Il veto americano al Ponte sullo Stretto non arriva in un vuoto politico, ma si intreccia con il ritorno di Trump sulla scena globale. Il presidente, al suo secondo mandato, ha rilanciato la sua linea dura sia verso l’Europa, accusata di non rispettare abbastanza gli impegni Nato, sia verso i partner commerciali. Proprio in queste ore, infatti, si consuma negli Stati Uniti un nuovo braccio di ferro sui dazi.
Un giudice federale ha bloccato le tariffe doganali introdotte da Trump, sostenendo che il presidente non possa imporre tasse senza passare dal Congresso. Si tratta di un colpo durissimo per la sua agenda economica, che faceva delle tariffe uno strumento di pressione geopolitica oltre che di protezione dell’industria americana. Trump ha fatto immediatamente ricorso alla Corte Suprema, avvertendo che un mancato ribaltamento della sentenza sarebbe un «disastro economico» per il Paese.
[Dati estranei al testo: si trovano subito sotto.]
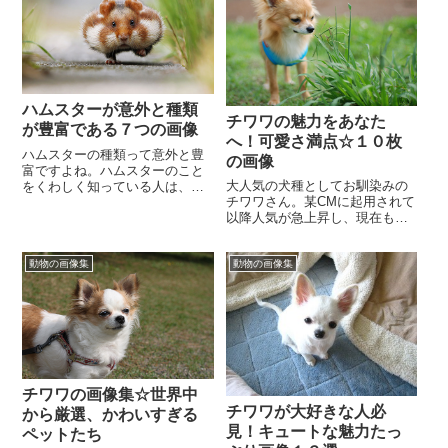
ハムスターが意外と種類
チワワの魅力をあなた
が豊富である７つの画像
へ！可愛さ満点☆１０枚
ハムスターの種類って意外と豊
の画像
富ですよね。ハムスターのこと
大人気の犬種としてお馴染みの
をくわしく知っている人は、い
チワワさん。某CMに起用されて
ろいろなハムスターの名前をズ
以降人気が急上昇し、現在も
ラズラとあげることができるか
尚、犬種の人気ランキングの上
もしれませんが、あま...
位にランクインしつづけていま
動物の画像集
動物の画像集
す。愛らしいお姿を見...
チワワの画像集☆世界中
チワワが大好きな人必
から厳選、かわいすぎる
見！キュートな魅力たっ
ペットたち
Il caso dei dazi, come quello della spesa Nato, mostra la volontà di Trump di riaffermare un controllo diretto su due fronti strategici: sicurezza e commercio. Con una Corte Suprema a maggioranza conservatrice – sei giudici su nove nominati da presidenti repubblicani – il presidente conta di avere dalla sua parte l’ultima parola.
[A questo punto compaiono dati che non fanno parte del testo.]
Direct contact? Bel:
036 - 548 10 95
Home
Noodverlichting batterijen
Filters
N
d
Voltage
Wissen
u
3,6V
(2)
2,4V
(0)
Per il governo italiano, la bocciatura americana rappresenta una battuta d’arresto pesante. Non solo sul piano politico, perché mina la narrazione del ponte come progetto “strategico”, ma anche sul piano finanziario. Senza la possibilità di farlo rientrare nelle spese Nato, i 13,5 miliardi dovranno essere trovati altrove, in un bilancio già stretto da vincoli europei e da impegni interni.
La vicenda rischia di accentuare le tensioni tra Roma e Washington. L’Italia, che storicamente si muove in equilibrio tra esigenze di bilancio e fedeltà atlantica, si trova ora incastrata tra le richieste pressanti di Trump e la necessità di difendere un’opera simbolo per Salvini e per la Lega.
Al tempo stesso, il caso apre una riflessione più ampia: quali spese possano davvero essere considerate “per la sicurezza” in un mondo dove i confini tra civile e militare si fanno sempre più sottili. Se un ponte può avere una funzione logistica per le forze armate, può essere equiparato a un missile o a un sistema radar? Per la Nato, la risposta – almeno per ora – è no.
Il nodo del Ponte sullo Stretto diventa così il simbolo di uno scontro più ampio. Da una parte l’Italia, che cerca margini di flessibilità per non affondare nei conti della Difesa. Dall’altra Trump, che pretende impegni chiari, senza escamotage, e che non ha esitato a bloccare quello che Roma voleva spacciare come spesa strategica.
Il rischio, per il nostro Paese, è duplice: dover trovare nuove coperture per il ponte e allo stesso tempo aumentare le spese militari fino a livelli mai visti. Una sfida che rischia di trasformarsi in un boomerang politico ed economico, proprio mentre l’Europa è chiamata a ridefinire il proprio ruolo nello scacchiere internazionale.